**Try it**. Without changing a word, copy every line of the listing below and leave out the images.

**Supplied entries**.
+===+
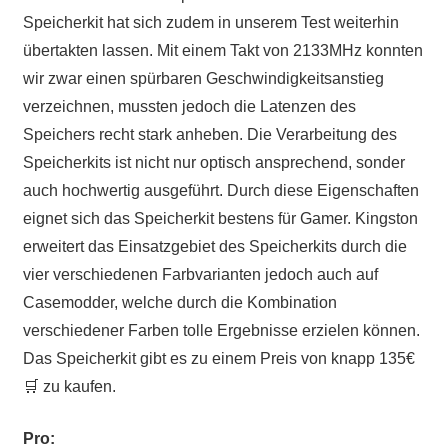
Speicherkit hat sich zudem in unserem Test weiterhin
übertakten lassen. Mit einem Takt von 2133MHz konnten
wir zwar einen spürbaren Geschwindigkeitsanstieg
verzeichnen, mussten jedoch die Latenzen des
Speichers recht stark anheben. Die Verarbeitung des
Speicherkits ist nicht nur optisch ansprechend, sonder
auch hochwertig ausgeführt. Durch diese Eigenschaften
eignet sich das Speicherkit bestens für Gamer. Kingston
erweitert das Einsatzgebiet des Speicherkits durch die
vier verschiedenen Farbvarianten jedoch auch auf
Casemodder, welche durch die Kombination
verschiedener Farben tolle Ergebnisse erzielen können.
Das Speicherkit gibt es zu einem Preis von knapp 135€
🛒 zu kaufen.
Pro:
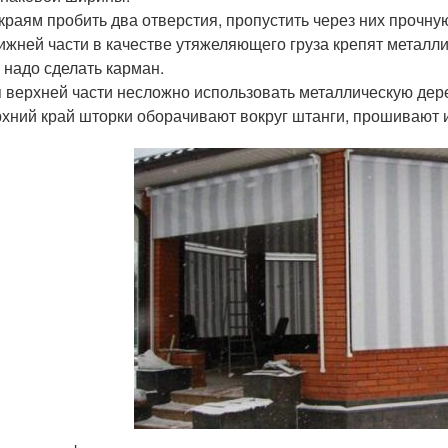
краям пробить два отверстия, пропустить через них прочную
ижней части в качестве утяжеляющего груза крепят металл
 надо сделать карман.
 верхней части несложно использовать металлическую дер
хний край шторки оборачивают вокруг штанги, прошивают 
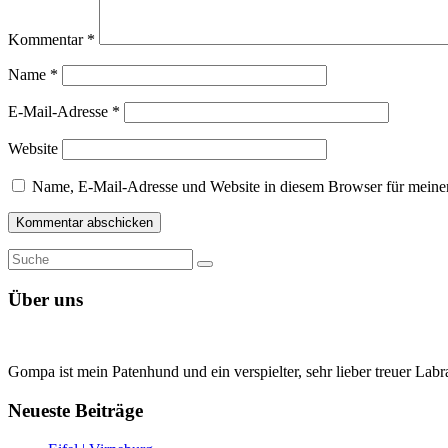
Kommentar
*
Name
*
E-Mail-Adresse
*
Website
Name, E-Mail-Adresse und Website in diesem Browser für meine
Suche
Suche
nach:
Über uns
Gompa ist mein Patenhund und ein verspielter, sehr lieber treuer La
Neueste Beiträge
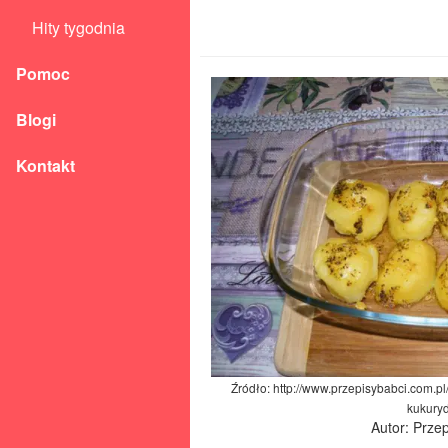
Hity tygodnia
Pomoc
Blogi
Kontakt
Źródło: http://www.przepisybabci.com.p
kukury
Autor: Prze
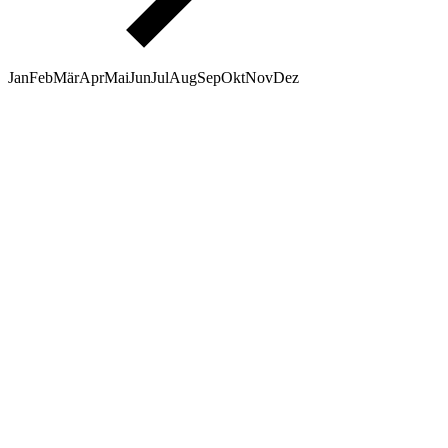
Jan
Feb
Mär
Apr
Mai
Jun
Jul
Aug
Sep
Okt
Nov
Dez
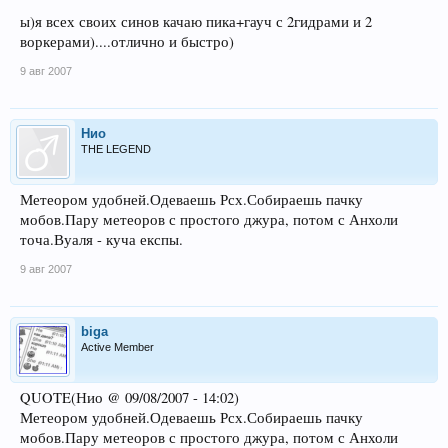
ы)я всех своих синов качаю пика+гауч с 2гидрами и 2
воркерами)....отлично и быстро)
9 авг 2007
Нио
THE LEGEND
Метеором удобней.Одеваешь Рсх.Собираешь пачку
мобов.Пару метеоров с простого джура, потом с Анхоли
точа.Вуаля - куча експы.
9 авг 2007
biga
Active Member
QUOTE(Нио @ 09/08/2007 - 14:02)
Метеором удобней.Одеваешь Рсх.Собираешь пачку
мобов.Пару метеоров с простого джура, потом с Анхоли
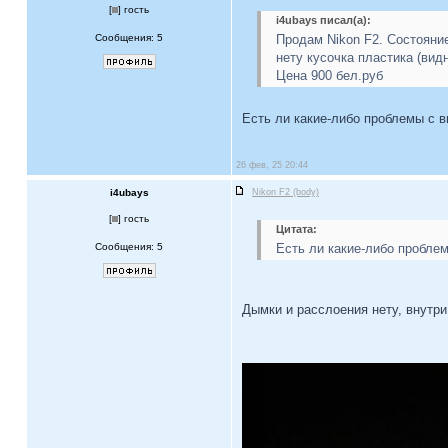
[
] гость
i4ubays писал(а):
Сообщения: 5
Продам Nikon F2. Состояние
нету кусочка пластика (вид
Цена 900 бел.руб
Есть ли какие-либо проблемы с 
26 фев, 25 20:44
i4ubays
Nikon F2 (body)
[
] гость
Цитата:
Сообщения: 5
Есть ли какие-либо пробле
Дымки и расслоения нету, внутри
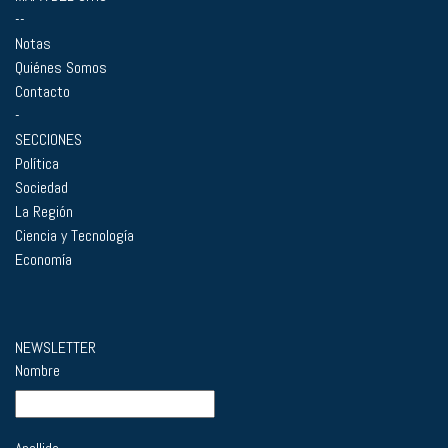
--
Notas
Quiénes Somos
Contacto
-
SECCIONES
Política
Sociedad
La Región
Ciencia y Tecnología
Economía
NEWSLETTER
Nombre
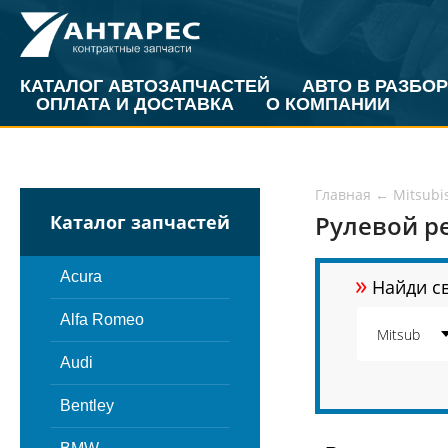
КАТАЛОГ АВТОЗАПЧАСТЕЙ
АВТО В РАЗБОР
ОПЛАТА И ДОСТАВКА
О КОМПАНИИ
Главная
←
Mitsubi
Рулевой ре
Каталог запчастей
»
Acura
Найди св
Alfa Romeo
Audi
Bentley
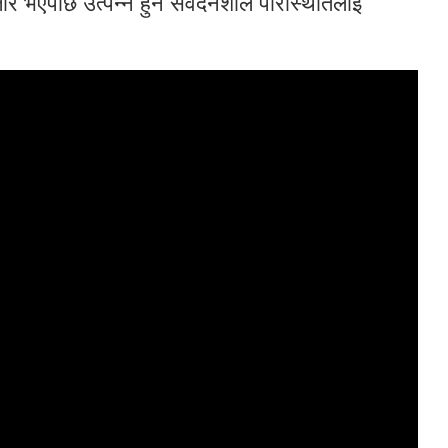
र भएपछि उत्पन्न हुने संवेदनशील परिस्थितिलाई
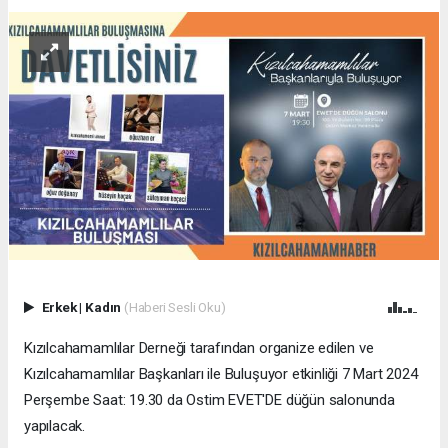
Erkek
|
Kadın
(Haberi Sesli Oku)
Kızılcahamamlılar Derneği tarafından organize edilen ve
Kızılcahamamlılar Başkanları ile Buluşuyor etkinliği 7 Mart 2024
Perşembe Saat: 19.30 da Ostim EVET'DE düğün salonunda
yapılacak.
+===+
**Response for this exercise**.
Speicherkit hat sich zudem in unserem Test weiterhin
übertakten lassen. Mit einem Takt von 2133MHz konnten
wir zwar einen spürbaren Geschwindigkeitsanstieg
verzeichnen, mussten jedoch die Latenzen des
Speichers recht stark anheben. Die Verarbeitung des
Speicherkits ist nicht nur optisch ansprechend, sonder
auch hochwertig ausgeführt. Durch diese Eigenschaften
eignet sich das Speicherkit bestens für Gamer. Kingston
erweitert das Einsatzgebiet des Speicherkits durch die
vier verschiedenen Farbvarianten jedoch auch auf
Casemodder, welche durch die Kombination
verschiedener Farben tolle Ergebnisse erzielen können.
Das Speicherkit gibt es zu einem Preis von knapp 135€
🛒 zu kaufen.
Pro:
краям пробить два отверстия, пропустить через них прочную
ижней части в качестве утяжеляющего груза крепят металл
 надо сделать карман.
 верхней части несложно использовать металлическую дер
хний край шторки оборачивают вокруг штанги, прошивают 
Kommentar
*
Name
*
E-Mail-Adresse
*
Website
Name, E-Mail-Adresse und Website in diesem Browser für meine
Suche
Suche
nach:
Über uns
Gompa ist mein Patenhund und ein verspielter, sehr lieber treuer La
Neueste Beiträge
Hity tygodnia
Pomoc
Blogi
Kontakt
Źródło: http://www.przepisybabci.com.p
kukury
Autor: Prze
Jan
Feb
Mär
Apr
Mai
Jun
Jul
Aug
Sep
Okt
Nov
Dez
ы)я всех своих синов качаю пика+гауч с 2гидрами и 2
воркерами)....отлично и быстро)
9 авг 2007
Нио
THE LEGEND
Метеором удобней.Одеваешь Рсх.Собираешь пачку
мобов.Пару метеоров с простого джура, потом с Анхоли
точа.Вуаля - куча експы.
9 авг 2007
biga
Active Member
QUOTE(Нио @ 09/08/2007 - 14:02)
Метеором удобней.Одеваешь Рсх.Собираешь пачку
мобов.Пару метеоров с простого джура, потом с Анхоли
[
] гость
i4ubays писал(а):
Сообщения: 5
Продам Nikon F2. Состояние
нету кусочка пластика (вид
Цена 900 бел.руб
Есть ли какие-либо проблемы с 
26 фев, 25 20:44
i4ubays
Nikon F2 (body)
[
] гость
Цитата:
Сообщения: 5
Есть ли какие-либо пробле
Дымки и расслоения нету, внутри
--
Notas
Quiénes Somos
Contacto
-
SECCIONES
Política
Sociedad
La Región
Ciencia y Tecnología
Economía
NEWSLETTER
Nombre
КАТАЛОГ АВТОЗАПЧАСТЕЙ
АВТО В РАЗБОР
ОПЛАТА И ДОСТАВКА
О КОМПАНИИ
Главная
←
Mitsubi
Рулевой ре
Каталог запчастей
»
Acura
Найди св
Alfa Romeo
Audi
Bentley
र भएपछि उत्पन्न हुने संवेदनशील परिस्थितिलाई
Erkek
|
Kadın
(Haberi Sesli Oku)
Kızılcahamamlılar Derneği tarafından organize edilen ve
Kızılcahamamlılar Başkanları ile Buluşuyor etkinliği 7 Mart 2024
Perşembe Saat: 19.30 da Ostim EVET'DE düğün salonunda
yapılacak.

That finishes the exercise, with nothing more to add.